▶ **Exercise**
A word-for-word copy of the entries is needed, and it should contain no images.
BEGIN Information shown
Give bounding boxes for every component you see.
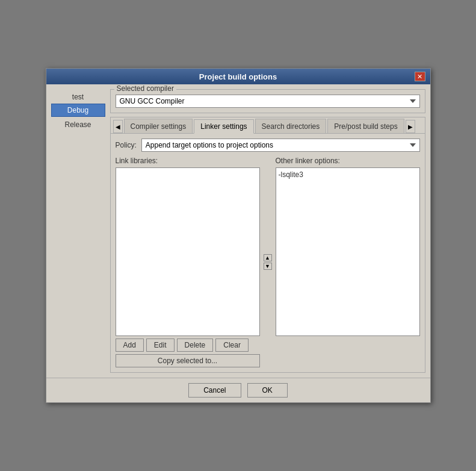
- edit-button[interactable]: Edit: [146, 338, 175, 352]
- tab-pre-post-build[interactable]: Pre/post build steps: [327, 119, 404, 133]
- compiler-group: Selected compiler GNU GCC Compiler: [110, 89, 425, 113]
- splitter-up-button[interactable]: ▲: [264, 254, 272, 261]
- link-libraries-buttons: Add Edit Delete Clear: [116, 338, 260, 352]
- policy-label: Policy:: [116, 141, 137, 149]
- policy-row: Policy: Append target options to project…: [116, 139, 420, 152]
- tab-linker-settings[interactable]: Linker settings: [194, 119, 253, 134]
- linker-settings-panel: Policy: Append target options to project…: [111, 134, 425, 372]
- link-libraries-panel: Link libraries: Add Edit Delete Clear Co…: [116, 157, 260, 367]
- other-linker-options-panel: Other linker options: -lsqlite3: [276, 157, 420, 367]
- tab-scroll-right-button[interactable]: ▶: [406, 120, 415, 133]
- close-button[interactable]: ✕: [415, 72, 425, 81]
- tab-scroll-left-button[interactable]: ◀: [113, 120, 123, 133]
- compiler-group-legend: Selected compiler: [114, 84, 176, 93]
- sidebar-item-release[interactable]: Release: [51, 118, 105, 131]
- title-bar: Project build options ✕: [46, 69, 430, 84]
- ok-button[interactable]: OK: [247, 383, 288, 398]
- delete-button[interactable]: Delete: [177, 338, 214, 352]
- other-linker-options-area[interactable]: -lsqlite3: [276, 167, 420, 336]
- tab-search-directories[interactable]: Search directories: [255, 119, 327, 133]
- link-libraries-label: Link libraries:: [116, 157, 260, 165]
- splitter: ▲ ▼: [264, 157, 272, 367]
- sidebar-project-label: test: [51, 92, 105, 102]
- tabs-container: ◀ Compiler settings Linker settings Sear…: [110, 117, 425, 373]
- copy-selected-to-button[interactable]: Copy selected to...: [116, 354, 260, 367]
- tabs-header: ◀ Compiler settings Linker settings Sear…: [111, 117, 425, 134]
- sidebar: test Debug Release: [51, 89, 105, 373]
- sidebar-item-debug[interactable]: Debug: [51, 104, 105, 117]
- add-button[interactable]: Add: [116, 338, 144, 352]
- cancel-button[interactable]: Cancel: [188, 383, 241, 398]
- policy-select[interactable]: Append target options to project options: [141, 139, 420, 152]
- project-build-options-dialog: Project build options ✕ test Debug Relea…: [46, 68, 431, 403]
- main-content: Selected compiler GNU GCC Compiler ◀ Com…: [110, 89, 425, 373]
- compiler-select[interactable]: GNU GCC Compiler: [116, 95, 420, 108]
- tab-compiler-settings[interactable]: Compiler settings: [124, 119, 193, 133]
- splitter-down-button[interactable]: ▼: [264, 263, 272, 270]
- other-linker-options-value: -lsqlite3: [279, 170, 303, 179]
- link-libraries-list[interactable]: [116, 167, 260, 336]
- dialog-title: Project build options: [62, 72, 415, 81]
- other-linker-options-label: Other linker options:: [276, 157, 420, 165]
- dialog-footer: Cancel OK: [46, 378, 430, 402]
- two-panels: Link libraries: Add Edit Delete Clear Co…: [116, 157, 420, 367]
- dialog-body: test Debug Release Selected compiler GNU…: [46, 84, 430, 378]
- clear-button[interactable]: Clear: [215, 338, 249, 352]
END Information shown
▶ **Written reply**
Give bounding boxes for every component you see.
- edit-button[interactable]: Edit: [146, 338, 175, 352]
- tab-pre-post-build[interactable]: Pre/post build steps: [327, 119, 404, 133]
- compiler-group: Selected compiler GNU GCC Compiler: [110, 89, 425, 113]
- splitter-up-button[interactable]: ▲: [264, 254, 272, 261]
- link-libraries-buttons: Add Edit Delete Clear: [116, 338, 260, 352]
- policy-label: Policy:: [116, 141, 137, 149]
- policy-row: Policy: Append target options to project…: [116, 139, 420, 152]
- tab-linker-settings[interactable]: Linker settings: [194, 119, 253, 134]
- linker-settings-panel: Policy: Append target options to project…: [111, 134, 425, 372]
- link-libraries-panel: Link libraries: Add Edit Delete Clear Co…: [116, 157, 260, 367]
- other-linker-options-panel: Other linker options: -lsqlite3: [276, 157, 420, 367]
- tab-scroll-right-button[interactable]: ▶: [406, 120, 415, 133]
- close-button[interactable]: ✕: [415, 72, 425, 81]
- tab-scroll-left-button[interactable]: ◀: [113, 120, 123, 133]
- compiler-group-legend: Selected compiler: [114, 84, 176, 93]
- sidebar-item-release[interactable]: Release: [51, 118, 105, 131]
- title-bar: Project build options ✕: [46, 69, 430, 84]
- ok-button[interactable]: OK: [247, 383, 288, 398]
- delete-button[interactable]: Delete: [177, 338, 214, 352]
- other-linker-options-area[interactable]: -lsqlite3: [276, 167, 420, 336]
- tab-search-directories[interactable]: Search directories: [255, 119, 327, 133]
- link-libraries-label: Link libraries:: [116, 157, 260, 165]
- splitter: ▲ ▼: [264, 157, 272, 367]
- sidebar-project-label: test: [51, 92, 105, 102]
- tabs-container: ◀ Compiler settings Linker settings Sear…: [110, 117, 425, 373]
- copy-selected-to-button[interactable]: Copy selected to...: [116, 354, 260, 367]
- tabs-header: ◀ Compiler settings Linker settings Sear…: [111, 117, 425, 134]
- sidebar: test Debug Release: [51, 89, 105, 373]
- sidebar-item-debug[interactable]: Debug: [51, 104, 105, 117]
- add-button[interactable]: Add: [116, 338, 144, 352]
- cancel-button[interactable]: Cancel: [188, 383, 241, 398]
- policy-select[interactable]: Append target options to project options: [141, 139, 420, 152]
- project-build-options-dialog: Project build options ✕ test Debug Relea…: [46, 68, 431, 403]
- main-content: Selected compiler GNU GCC Compiler ◀ Com…: [110, 89, 425, 373]
- compiler-select[interactable]: GNU GCC Compiler: [116, 95, 420, 108]
- tab-compiler-settings[interactable]: Compiler settings: [124, 119, 193, 133]
- splitter-down-button[interactable]: ▼: [264, 263, 272, 270]
- other-linker-options-value: -lsqlite3: [279, 170, 303, 179]
- link-libraries-list[interactable]: [116, 167, 260, 336]
- dialog-title: Project build options: [62, 72, 415, 81]
- other-linker-options-label: Other linker options:: [276, 157, 420, 165]
- dialog-footer: Cancel OK: [46, 378, 430, 402]
- two-panels: Link libraries: Add Edit Delete Clear Co…: [116, 157, 420, 367]
- dialog-body: test Debug Release Selected compiler GNU…: [46, 84, 430, 378]
- clear-button[interactable]: Clear: [215, 338, 249, 352]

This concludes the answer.